(TASK DETAILS): Retype the line with "Mask small bowel." in it, then each line after it to the end of the data, word for word.

(MATERIAL PROVIDED):
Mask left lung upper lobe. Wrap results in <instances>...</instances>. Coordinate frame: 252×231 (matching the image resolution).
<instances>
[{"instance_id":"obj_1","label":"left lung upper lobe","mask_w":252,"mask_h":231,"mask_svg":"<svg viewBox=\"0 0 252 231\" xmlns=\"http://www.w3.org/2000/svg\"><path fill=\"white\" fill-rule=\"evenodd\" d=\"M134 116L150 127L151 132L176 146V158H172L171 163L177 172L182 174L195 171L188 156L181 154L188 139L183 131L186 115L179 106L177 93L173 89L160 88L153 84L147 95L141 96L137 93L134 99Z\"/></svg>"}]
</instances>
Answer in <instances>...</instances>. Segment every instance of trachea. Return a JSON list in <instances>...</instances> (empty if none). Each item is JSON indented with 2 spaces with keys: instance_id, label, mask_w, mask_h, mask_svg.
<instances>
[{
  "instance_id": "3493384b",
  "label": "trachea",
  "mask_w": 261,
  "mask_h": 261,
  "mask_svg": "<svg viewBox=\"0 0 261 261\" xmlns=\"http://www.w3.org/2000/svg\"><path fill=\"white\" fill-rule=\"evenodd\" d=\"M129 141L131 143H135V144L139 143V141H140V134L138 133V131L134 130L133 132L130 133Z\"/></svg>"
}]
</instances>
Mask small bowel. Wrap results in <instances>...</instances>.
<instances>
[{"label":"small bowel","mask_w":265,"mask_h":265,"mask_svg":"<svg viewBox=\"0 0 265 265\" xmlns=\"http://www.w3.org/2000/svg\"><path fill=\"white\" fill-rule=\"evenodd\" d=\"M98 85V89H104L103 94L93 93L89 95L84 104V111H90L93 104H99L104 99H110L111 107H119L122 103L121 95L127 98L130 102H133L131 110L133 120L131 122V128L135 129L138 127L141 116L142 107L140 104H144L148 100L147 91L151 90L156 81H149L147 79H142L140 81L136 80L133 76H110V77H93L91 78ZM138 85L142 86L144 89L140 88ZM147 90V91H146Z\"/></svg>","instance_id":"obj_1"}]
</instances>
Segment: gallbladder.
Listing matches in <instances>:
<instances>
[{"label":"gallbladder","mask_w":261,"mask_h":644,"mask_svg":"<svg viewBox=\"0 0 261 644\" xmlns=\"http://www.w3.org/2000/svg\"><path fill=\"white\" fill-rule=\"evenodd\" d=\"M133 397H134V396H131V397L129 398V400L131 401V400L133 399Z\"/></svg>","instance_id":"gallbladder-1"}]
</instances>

(RESULT OF THIS TASK):
Mask small bowel. Wrap results in <instances>...</instances>.
<instances>
[{"label":"small bowel","mask_w":265,"mask_h":265,"mask_svg":"<svg viewBox=\"0 0 265 265\" xmlns=\"http://www.w3.org/2000/svg\"><path fill=\"white\" fill-rule=\"evenodd\" d=\"M98 85V89H104L103 94L93 93L89 95L84 104V111H90L93 104H99L104 99H110L111 107H119L122 103L121 95L127 98L130 102H133L131 110L133 120L131 122V128L135 129L138 127L141 116L142 107L140 104H144L148 100L147 91L151 90L156 81H149L147 79H142L140 81L136 80L133 76H110V77H93L91 78ZM138 85L142 86L144 89L140 88ZM147 90V91H146Z\"/></svg>","instance_id":"obj_1"}]
</instances>
Segment: gallbladder.
Listing matches in <instances>:
<instances>
[{"label":"gallbladder","mask_w":261,"mask_h":644,"mask_svg":"<svg viewBox=\"0 0 261 644\" xmlns=\"http://www.w3.org/2000/svg\"><path fill=\"white\" fill-rule=\"evenodd\" d=\"M133 397H134V396H131V397L129 398V400L131 401V400L133 399Z\"/></svg>","instance_id":"gallbladder-1"}]
</instances>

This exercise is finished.